L’état de santé a nécessité le passage douloureux par les chambres, où « on est seul » et par les soins. Un autre adverbe en deux syllabes, « ici », répond à celui du titre et déplace le champ envisagé. Le lieu, devenu terrain de souffrance, confronte à soi dans l’enfermement. Il n’est pas d’ordre spatial simplement, il a lieu en soi, par la confrontation avec soi-même qu’imposent l’état de grande fragilité et « le fatras de visions noires » : « Voir de face » est le titre de la première section.
Les deux premiers poèmes opposent « ici » et « dehors ». Pourtant l’espace extérieur est contaminé par la saison d’hiver qui approche et gagne le mouvement, perçu descendant comme les visages qui ont disparu pour des « mains […] qui se sont lassées de ramener le drap / sur la poitrine ». Dès lors, comment trouver souffle en un hôpital où l’humanité s’est réduite, puisque l’espace intérieur est pénétré par l’angoisse ? Par contagion, elle se dépose sur tout ce que le narrateur peut percevoir ? Chaque signe de lien et d’espérance s’est amenuisé, jusqu’à l’alliance, ôtée.
Ce qui demeure de l’identité ? Le nom, le prénom, la date de naissance sur un bracelet qui rappelle celui des nouveau-nés. Ce rappel, comme une menace, ferait entendre la fin. Il faudrait, pour renouer la parole au vent, l’entendre simplement ou que les « nouvelles » portées par les brancardiers s’ouvrent à la vie telle que les poèmes la font surgir.
Les éléments descriptifs et noms précis qui jalonnent le poème font percevoir quelqu’un d’autre : le poète des souffles et de la renaissance par les poèmes, réduit à l’horizontalité, ne peut que mesurer la distance minime qui le sépare alors de la disparition. Nous entendons sa voix meurtrie, près de l’abîme, lorsque « ceux qui connaissent le chemin » le mènent vers le bloc-opératoire. Pour mesurer le temps, plus de montre, il faut compter les portes franchies, « signalées par un voyant rouge », qui n’ouvrent sur rien qu’une salle où le corps sera livré à des mains habiles et inconnues.
Il lui manque un « visage » : ce mot semble une clef. Il appelle la « confiance ». L’interruption condamne, le mot « fin » ne peut être appliqué à la phrase, au vers, au poème sans le condamner au mutisme. Les lecteurs de Pierre Dhainaut savent que le poème et la vie ne peuvent être qu’inachevés. Sans cesse le poète ranimera ce qui pourrait s’éteindre et trouvera « comment poursuivre ». Alors des sensations viendront, rencontreront les seuils franchis : « la face d’un enfant qui admire / la neige brillante », le voilà le visage qui entre à son tour dans la chambre (et dans le poème) pour « s’offrir à l’inconnu / comme au très proche ».
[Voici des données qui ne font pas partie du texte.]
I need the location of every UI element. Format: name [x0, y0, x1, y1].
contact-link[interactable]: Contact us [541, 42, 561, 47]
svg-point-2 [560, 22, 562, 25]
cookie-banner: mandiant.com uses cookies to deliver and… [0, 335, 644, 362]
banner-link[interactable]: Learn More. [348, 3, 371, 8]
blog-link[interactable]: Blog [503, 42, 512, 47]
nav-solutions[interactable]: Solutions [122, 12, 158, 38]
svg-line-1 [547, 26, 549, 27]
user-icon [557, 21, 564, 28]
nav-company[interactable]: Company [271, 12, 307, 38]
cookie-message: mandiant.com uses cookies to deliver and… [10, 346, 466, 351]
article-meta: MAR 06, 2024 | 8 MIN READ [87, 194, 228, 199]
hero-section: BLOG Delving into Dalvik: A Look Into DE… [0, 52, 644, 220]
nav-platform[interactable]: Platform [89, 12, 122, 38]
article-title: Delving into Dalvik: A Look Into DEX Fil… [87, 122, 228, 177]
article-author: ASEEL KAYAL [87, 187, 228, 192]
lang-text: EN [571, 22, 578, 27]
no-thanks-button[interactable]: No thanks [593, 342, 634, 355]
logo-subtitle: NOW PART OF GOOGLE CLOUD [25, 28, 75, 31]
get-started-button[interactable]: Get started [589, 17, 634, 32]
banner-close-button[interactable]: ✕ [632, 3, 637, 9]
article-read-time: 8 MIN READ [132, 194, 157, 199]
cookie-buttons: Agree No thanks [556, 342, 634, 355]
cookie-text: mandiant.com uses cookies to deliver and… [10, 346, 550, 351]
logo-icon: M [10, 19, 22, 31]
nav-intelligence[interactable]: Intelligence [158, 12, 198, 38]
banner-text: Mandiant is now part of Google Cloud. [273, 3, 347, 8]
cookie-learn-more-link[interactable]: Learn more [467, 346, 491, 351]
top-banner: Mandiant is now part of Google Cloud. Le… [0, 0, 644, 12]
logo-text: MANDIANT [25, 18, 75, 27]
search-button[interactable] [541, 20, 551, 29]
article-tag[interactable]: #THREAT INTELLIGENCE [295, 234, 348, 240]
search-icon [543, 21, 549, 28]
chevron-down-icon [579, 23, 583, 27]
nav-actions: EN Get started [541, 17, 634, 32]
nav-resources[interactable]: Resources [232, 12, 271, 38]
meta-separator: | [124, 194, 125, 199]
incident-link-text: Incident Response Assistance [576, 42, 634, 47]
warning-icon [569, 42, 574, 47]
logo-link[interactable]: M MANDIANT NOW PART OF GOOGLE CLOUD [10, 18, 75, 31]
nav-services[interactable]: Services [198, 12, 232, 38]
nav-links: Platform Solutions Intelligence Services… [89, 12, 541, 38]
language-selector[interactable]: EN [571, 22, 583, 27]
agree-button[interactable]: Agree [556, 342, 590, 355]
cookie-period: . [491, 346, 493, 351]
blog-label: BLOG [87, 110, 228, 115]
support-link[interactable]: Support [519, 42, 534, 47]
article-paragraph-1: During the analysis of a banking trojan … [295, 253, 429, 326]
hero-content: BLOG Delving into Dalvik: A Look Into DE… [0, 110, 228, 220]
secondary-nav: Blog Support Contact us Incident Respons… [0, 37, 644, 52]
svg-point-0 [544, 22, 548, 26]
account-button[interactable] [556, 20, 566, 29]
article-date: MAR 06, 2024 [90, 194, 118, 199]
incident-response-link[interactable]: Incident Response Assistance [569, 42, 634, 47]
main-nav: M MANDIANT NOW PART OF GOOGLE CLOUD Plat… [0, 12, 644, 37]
Par ce sésame s’ouvre la seconde porte du poème (« Cela I »). C’est la lutte : la respiration, le souffle entravés, le cœur pourrait cesser de battre. Deux longs mots se partagent le premier vers : « Étonnement, étouffement ». Il faudrait se concilier un souffle qui est l’âme et la flamme. L’effort de volonté, la force poétique de l’être se lient pour accroître la vie et la perception positive de ce qui a toujours nourri le poète.
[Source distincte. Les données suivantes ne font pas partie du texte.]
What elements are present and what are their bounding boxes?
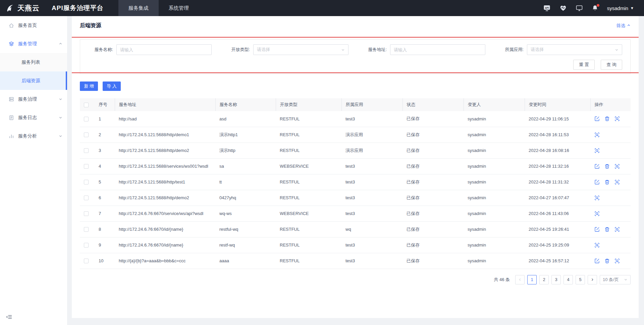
view-icon[interactable] <box>594 148 600 153</box>
delete-icon[interactable] <box>604 258 610 264</box>
row-checkbox[interactable] <box>84 243 89 248</box>
cell-actions <box>590 158 631 174</box>
cell-editor: sysadmin <box>464 111 525 127</box>
search-button[interactable]: 查 询 <box>601 60 622 70</box>
sidebar-item-label: 服务治理 <box>18 96 37 102</box>
page-button-5[interactable]: 5 <box>576 275 585 284</box>
view-icon[interactable] <box>614 258 620 264</box>
row-checkbox[interactable] <box>84 259 89 263</box>
cell-url: http://{a}/{b}?a=aaa&b=bbb&c=ccc <box>115 253 215 269</box>
sidebar-item[interactable]: 服务日志 <box>0 108 67 127</box>
reset-button[interactable]: 重 置 <box>573 60 595 70</box>
edit-icon[interactable] <box>594 164 600 169</box>
page-button-2[interactable]: 2 <box>539 275 549 284</box>
cell-index: 8 <box>95 221 115 237</box>
page-button-4[interactable]: 4 <box>564 275 573 284</box>
row-checkbox[interactable] <box>84 132 89 137</box>
cell-actions <box>590 111 631 127</box>
column-header: 变更人 <box>464 98 525 111</box>
cell-checkbox <box>80 174 95 190</box>
page-size-select[interactable]: 10 条/页 <box>600 275 631 284</box>
table-toolbar: 新 增 导 入 <box>80 82 631 91</box>
cell-type: RESTFUL <box>276 143 341 158</box>
select-all-checkbox[interactable] <box>84 103 89 107</box>
cell-app: 演示应用 <box>341 143 402 158</box>
nav-tab-1[interactable]: 系统管理 <box>159 0 199 16</box>
sidebar-item-label: 服务管理 <box>18 41 37 47</box>
top-navbar: 天燕云 API服务治理平台 服务集成系统管理 API sysadmin ▼ <box>0 0 644 16</box>
cell-name: restf-wq <box>215 237 276 253</box>
add-button[interactable]: 新 增 <box>80 82 98 91</box>
page-button-1[interactable]: 1 <box>527 275 537 284</box>
cell-editor: sysadmin <box>464 221 525 237</box>
edit-icon[interactable] <box>594 258 600 264</box>
chevron-down-icon <box>624 278 628 281</box>
cell-name: sa <box>215 158 276 174</box>
table-row: 8 http://172.24.6.76:6670/id/{name} rest… <box>80 221 631 237</box>
product-title: API服务治理平台 <box>52 4 104 12</box>
row-checkbox[interactable] <box>84 227 89 232</box>
row-checkbox[interactable] <box>84 196 89 200</box>
filter-input-0[interactable] <box>116 44 212 55</box>
cell-status: 已保存 <box>402 206 464 221</box>
chevron-down-icon <box>341 48 345 52</box>
sidebar-subitem[interactable]: 服务列表 <box>0 53 67 71</box>
view-icon[interactable] <box>614 116 620 121</box>
prev-page-button[interactable]: ‹ <box>515 275 525 284</box>
view-icon[interactable] <box>594 195 600 201</box>
collapse-sidebar-icon[interactable] <box>6 314 12 321</box>
filter-input-2[interactable] <box>390 44 485 55</box>
nav-tab-0[interactable]: 服务集成 <box>118 0 159 16</box>
cell-index: 10 <box>95 253 115 269</box>
view-icon[interactable] <box>614 179 620 185</box>
delete-icon[interactable] <box>604 227 610 232</box>
user-menu[interactable]: sysadmin ▼ <box>607 5 634 11</box>
view-icon[interactable] <box>594 211 600 216</box>
row-checkbox[interactable] <box>84 117 89 121</box>
cell-index: 9 <box>95 237 115 253</box>
sidebar-item[interactable]: 服务治理 <box>0 90 67 108</box>
view-icon[interactable] <box>614 227 620 232</box>
cell-name: tt <box>215 174 276 190</box>
notification-dot <box>597 4 599 7</box>
page-button-3[interactable]: 3 <box>551 275 561 284</box>
filter-select-3[interactable]: 请选择 <box>527 44 622 55</box>
view-icon[interactable] <box>594 242 600 248</box>
column-header: 序号 <box>95 98 115 111</box>
sidebar-item[interactable]: 服务首页 <box>0 16 67 35</box>
pagination: 共 46 条‹12345› 10 条/页 <box>80 275 631 284</box>
sidebar-item[interactable]: 服务分析 <box>0 127 67 145</box>
cell-editor: sysadmin <box>464 174 525 190</box>
filter-toggle-link[interactable]: 筛选 <box>616 23 631 29</box>
api-doc-icon[interactable]: API <box>543 5 551 11</box>
cell-checkbox <box>80 206 95 221</box>
cell-name: 0427yhq <box>215 190 276 206</box>
monitor-icon[interactable] <box>576 5 583 11</box>
cell-status: 已保存 <box>402 111 464 127</box>
view-icon[interactable] <box>614 164 620 169</box>
edit-icon[interactable] <box>594 227 600 232</box>
filter-field: 所属应用: 请选择 <box>499 44 622 55</box>
next-page-button[interactable]: › <box>588 275 597 284</box>
cell-url: http://172.24.6.76:6670/id/{name} <box>115 237 215 253</box>
edit-icon[interactable] <box>594 179 600 185</box>
edit-icon[interactable] <box>594 116 600 121</box>
cell-app: test3 <box>341 206 402 221</box>
notification-bell-icon[interactable] <box>592 5 598 11</box>
delete-icon[interactable] <box>604 164 610 169</box>
import-button[interactable]: 导 入 <box>103 82 121 91</box>
health-icon[interactable] <box>559 5 567 11</box>
cell-editor: sysadmin <box>464 190 525 206</box>
cell-editor: sysadmin <box>464 206 525 221</box>
delete-icon[interactable] <box>604 116 610 121</box>
filter-select-1[interactable]: 请选择 <box>253 44 348 55</box>
sidebar-subitem[interactable]: 后端资源 <box>0 71 67 90</box>
row-checkbox[interactable] <box>84 164 89 169</box>
view-icon[interactable] <box>594 132 600 138</box>
row-checkbox[interactable] <box>84 148 89 153</box>
sidebar-item[interactable]: 服务管理 <box>0 35 67 53</box>
delete-icon[interactable] <box>604 179 610 185</box>
filter-actions: 重 置 查 询 <box>88 60 622 70</box>
row-checkbox[interactable] <box>84 180 89 184</box>
row-checkbox[interactable] <box>84 211 89 216</box>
Les poèmes aux vers coupés de cette partie (l’acmé) concentrent les mots qui traduisent une alternance liée à la perception modifiée du « réveil » en « réanimation ». « [E]ntre les lits des paravents », entre les battements du cœur, les apnées où se perd l’identité même. Une voix monologue et s’efforce de dégager un sens même provisoire qui permettra à la conscience de maintenir la perception. Le futur n’est pas menaçant, il révèle le sens possible (« tu saisiras la trame ») pour que l’étoffe de la vie ne soit pas déchirée.
Quatre syllabes pour y parvenir, en tête de poème : « Entendre, entendre ». À l’infinitif, sans limite temporelle, le verbe sera répété au même mode comme on reproduit un effort pour parvenir. Or, à cet effort, succède le mot « syllabes » comme l’on compterait des survivants parmi les ruines pour qu’un « visage » reparaisse.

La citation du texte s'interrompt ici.